The lights from a helicopter drifted among the stars, faintly blinking. They had grown fewer in recent days. Jennifer had hoped they would become more abundant. She had imagined them bringing supplies back in the time when she’d known hope. She had dreamed of them coming to haul away the living. Someone had said they’d seen this happen the first day or two. But those were private helicopters or ones with television station numbers on the side. The hunter green and black helicopters had soon replaced these, and they now hovered warily and only at a distance. They did nothing. And gone were the days of hope.
Now, when Jennifer saw a helicopter, she didn’t imagine it bringing supplies. She pictured instead a man inside with a long gun trained across her shuffle.
Terry, right? What finally happened to her? Jennifer couldn’t remember. The story had gone on too long for her to care.
Maybe it would be the same for her and the shuffle. Maybe the soldiers had orders to observe, nothing more. Maybe the politicians were meeting in chambers somewhere and dithering. Maybe the rest of America was glued to its televisions, watching in amazement, the elderly covering their mouths in shock, the young calling their friends and making jokes, saying how cool this shit was, could you believe it?
The helicopter lights moved against stars impossibly far away. All the lights were far away and out of reach. Jennifer remembered what a boyfriend had once told her about the stars, how they could be long gone but still shining. They could have burned out a thousand years ago, and their light would just now be reaching Earth. Gone and yet still there. Dead and seen at the same time.
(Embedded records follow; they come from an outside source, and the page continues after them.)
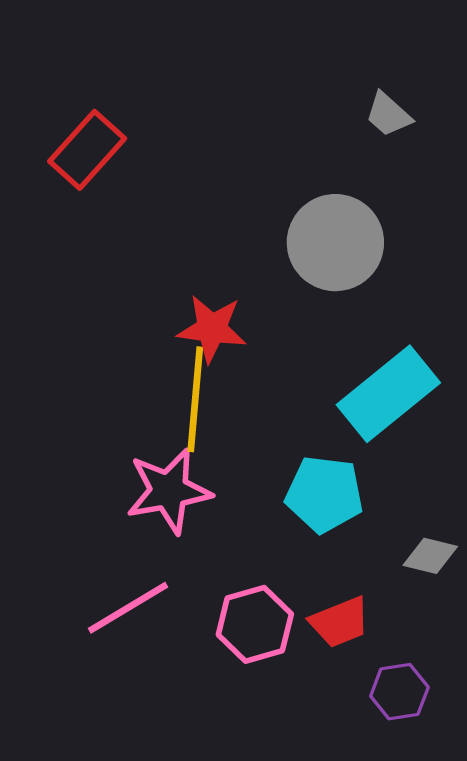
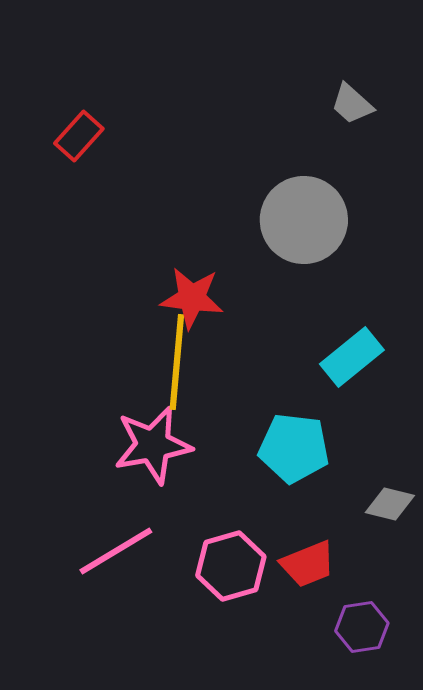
red rectangle: (87, 150) -> (79, 136), size x0.7
cyan rectangle: (388, 394) -> (352, 357), size x0.7

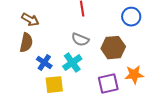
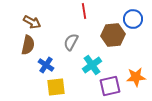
gray semicircle: (80, 40) -> (71, 42), moved, turned 96
brown hexagon: (113, 48) -> (113, 35), moved
cyan cross: (72, 63) -> (92, 65), moved

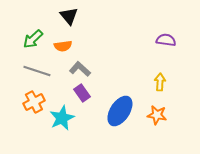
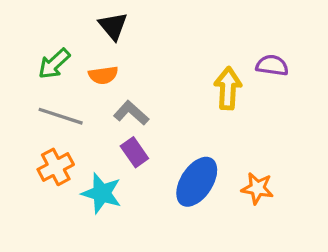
yellow arrow: (160, 82) -> (228, 88), moved, size x1.4
cyan star: (62, 118) -> (102, 193), turned -30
Trash rustled in the darkness and stirred against Jennifer’s ankles. There was no one left to come and sweep it away. It flew out from busted windows when the wind gusted. It gathered against the stoops and in the gutters. There was the smell of a fire somewhere, the distant whisper of conspiring flames, and Jennifer wondered what the rest of the world was doing. Were they succumbing to the same disease as her shuffle? Or did they watch, glued to their televisions once again as her city burned, as it all came crumbling down into streets of staggering ruin? Was this nothing more than another story for gaping jaws and wide eyes? Or would the soldiers in those faraway helicopters and the politicians in their chambers find some way to shut it down, to turn it off, to do anything more for her than change the fucking channel—?
7 • Michael Lane
Michael ate his mother until his stomach burst. He could feel it rupture, could feel the organ stretch to bloating as he ate and kept on eating—and then it popped. His insides seemed to rearrange themselves as hastily swallowed mouthfuls of her flesh sagged down inside his own guts. Small bits of sinew and fat remained stuck between his teeth like roast beef.
One craving had been sated. Michael thought again of the little black kit on top of the fridge, the spoon with its heat-warped patina, a plastic orange lighter low on fluid, a needle that had dipped into his arm a thousand times, depositing its nectar like a honeybee, leaving him there on the sofa, head lolling in rapture, his mother drooling on herself in the next room as she filled a clear bag with frothing yellow piss.
From the neck up, she still looked the same. She was just as dead to him, just as eerily alive. Eyes open, she stared at an empty patch of floor. Her jaw was slack, her lips parted, as if she might finally say something, might finally snap out of it and fucking say something.
Michael felt the strain of her flesh inside his belly. The cat and his mother felt heavy in his abdomen, taut from taking in too much. Greedy. Always greedy.